Vice-Chairman of the Liaoning People's Congress
- In office January 2013 – February 2017
- Chairman: Li Xi

Personal details
- Born: July 1956 (age 69–70) Suizhong County, Liaoning
- Party: Chinese Communist Party (expelled)
- Alma mater: Shenyang Agricultural University Central Party School

= Li Wenke =

Chinese politician

Li Wenke (李文科 (Lǐ Wénkē); born July 1956) is a former Chinese politician who served as vice-chairman of the Liaoning People's Congress. He was investigated in February 2017 by the Chinese Communist Party's anti-graft agency, suspected of corruption.

==Career==
Li was born in Suizhong County, Liaoning. He joined the workforce in 1974, and became a member of the Communist Party in 1985. From 1978 to 1982, he studied in Shenyang Agricultural University. Li became the Director of Department of Agriculture of Liaoning in 1998, and became the Mayor of Yingkou in 2001. In 2004, he served as the Party Secretary of Tieling. Li was appointed as vice-chairman of the Liaoning People's Congress in 2012.

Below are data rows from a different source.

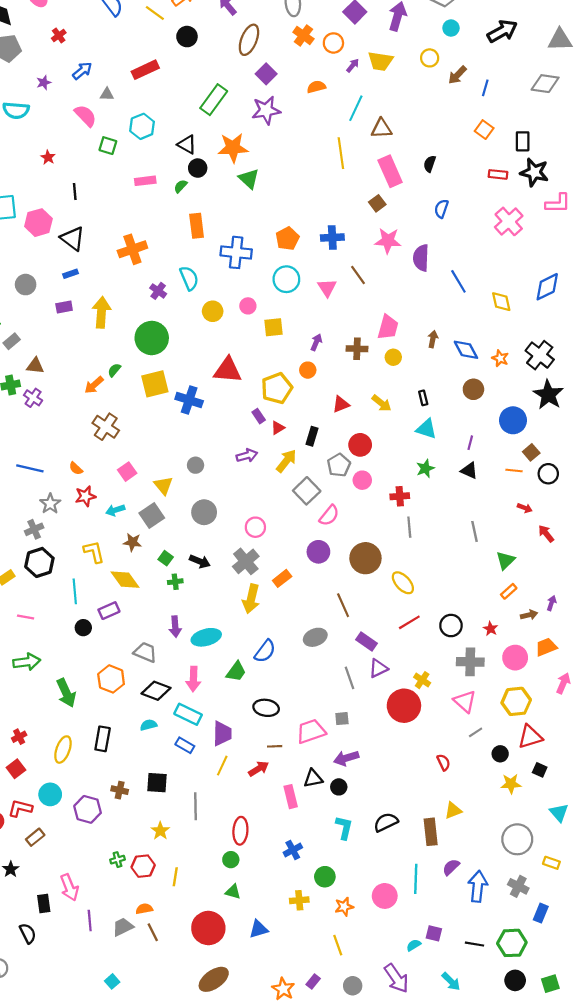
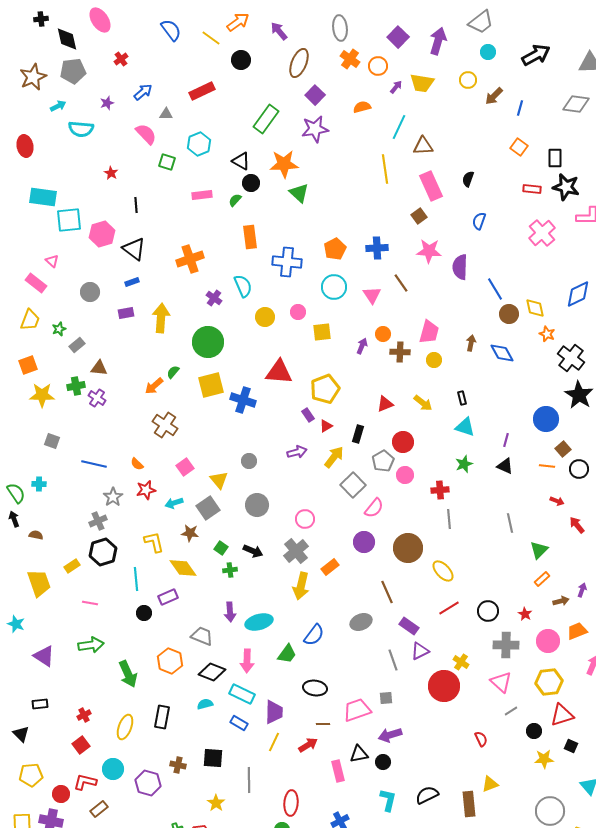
orange star: (500, 358) -> (547, 334), moved
orange circle: (308, 370) -> (383, 334), moved
brown circle: (473, 389) -> (509, 314), moved

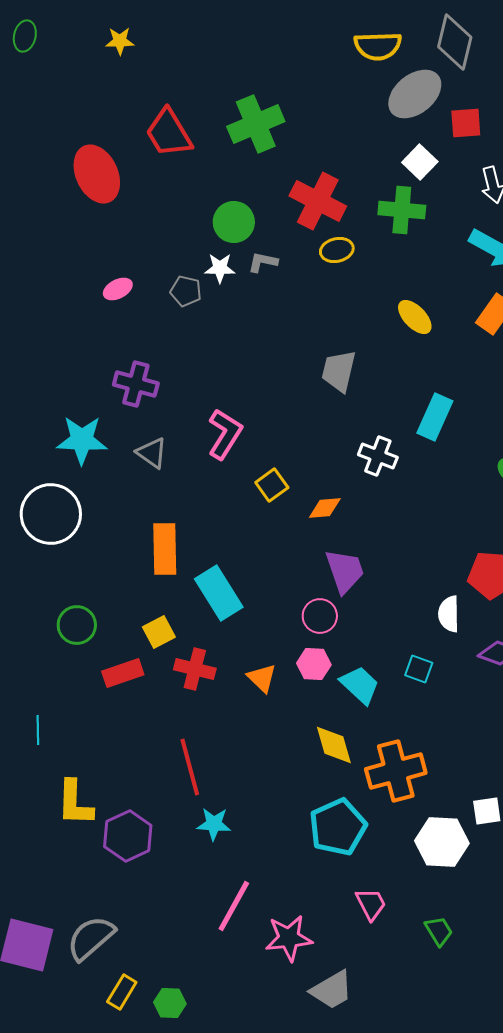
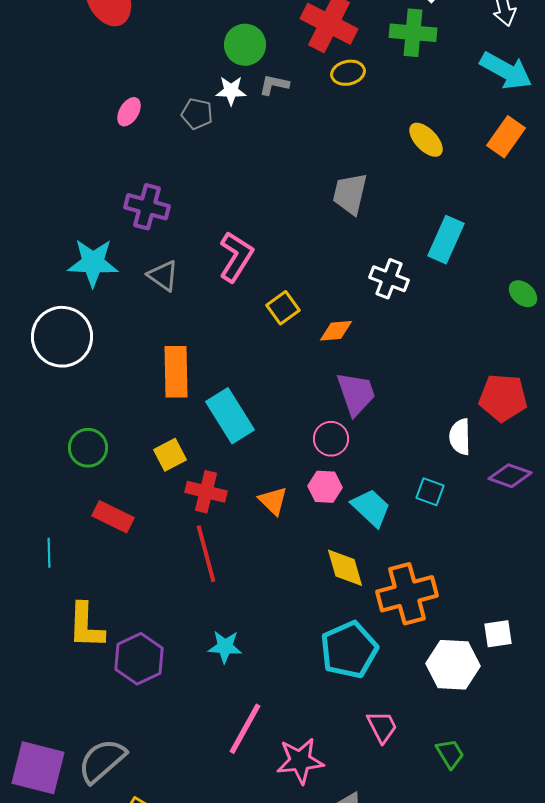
pink ellipse: (118, 289) -> (129, 112), turned -32
red rectangle: (123, 673) -> (113, 517), moved, turned 45
red line: (190, 767) -> (206, 554), moved

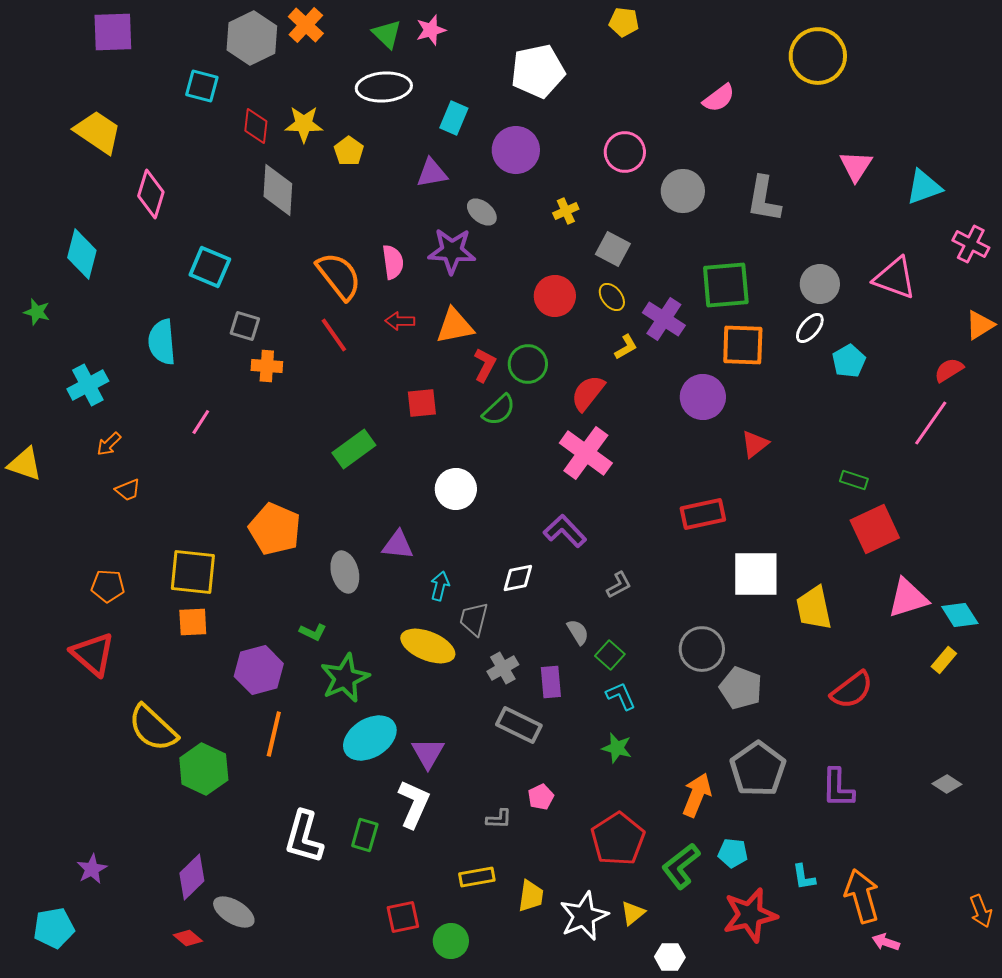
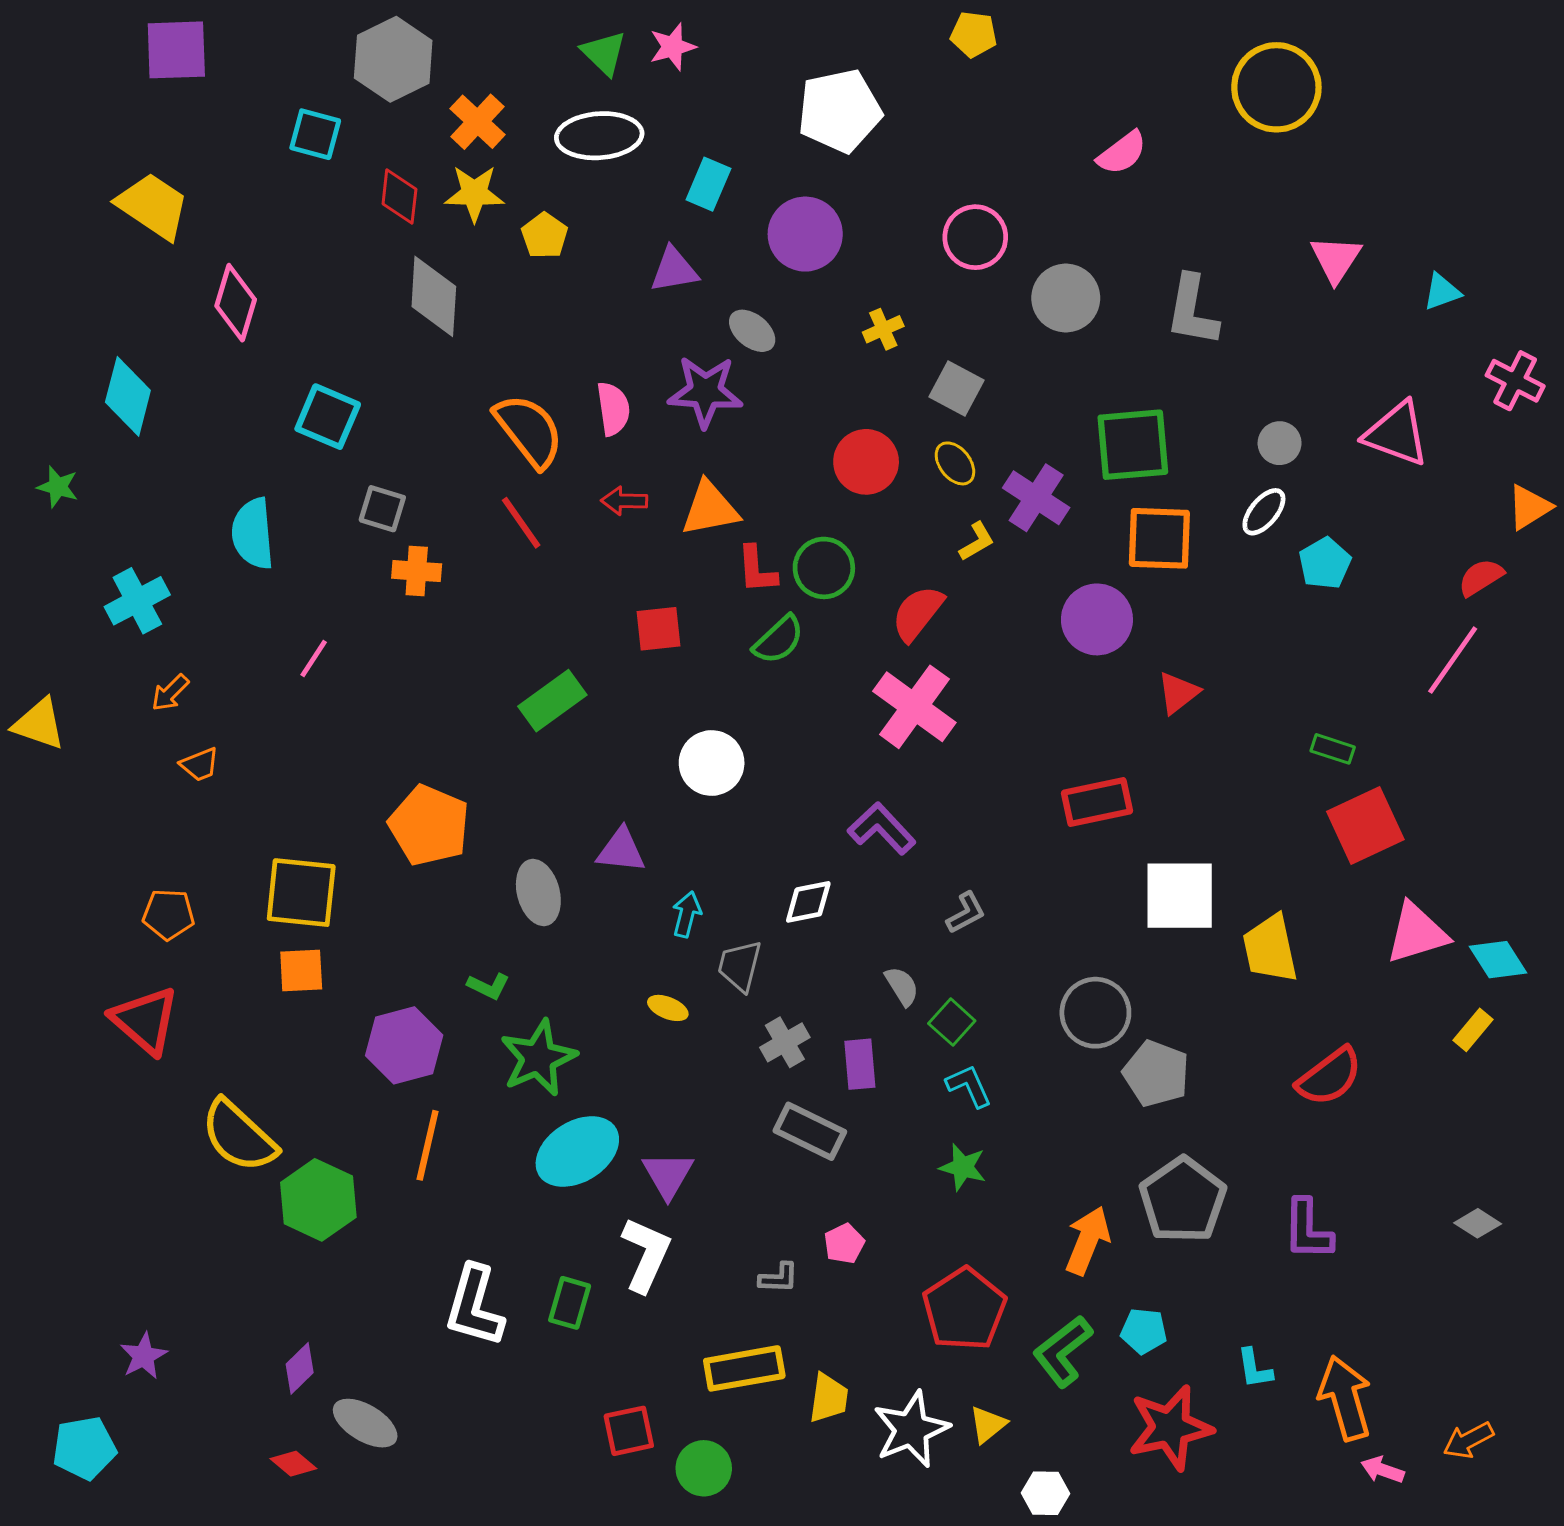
orange cross: (306, 25) -> (477, 122), moved
cyan triangle: (924, 187) -> (1442, 292), size x0.7
gray circle: (820, 284) -> (1280, 443), size x0.7
red L-shape: (485, 365) -> (757, 570), turned 148
yellow ellipse: (428, 646) -> (668, 1008), size x0.5
purple diamond: (192, 877) -> (300, 1368), size x0.7
yellow rectangle: (477, 877) -> (744, 1368), size x1.4
orange arrow: (981, 911) -> (1468, 1440), moved, turned 84

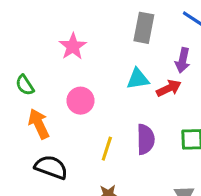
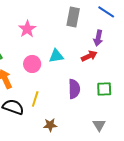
cyan triangle: (138, 79) -> (56, 56), moved
yellow line: (107, 149) -> (35, 99), moved

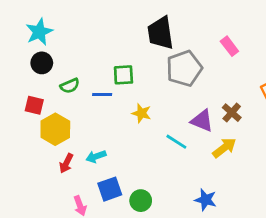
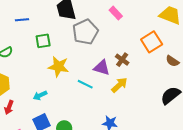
blue line: (102, 94) -> (22, 20), moved
yellow star: (141, 113) -> (58, 67), size x1.5
cyan arrow: (96, 156) -> (40, 95), moved

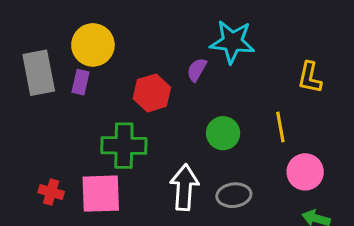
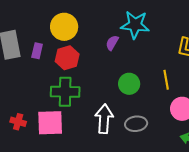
yellow circle: (93, 45) -> (64, 27), moved
red hexagon: (152, 93) -> (67, 58), moved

On February 28, 2017, Li Wenke was suspected of "serious violations of party discipline", and placed under investigation by the Central Commission for Discipline Inspection (CCDI). On May 10, 2017, Li was expelled from the Communist Party.

On September 13, 2018, Li was sentenced on 16 years in prison and fined three million yuan for taking bribes worth 36.59 million yuan and giving bribes worth 1.86 million yuan by the Intermediate People's Court in Tonghua.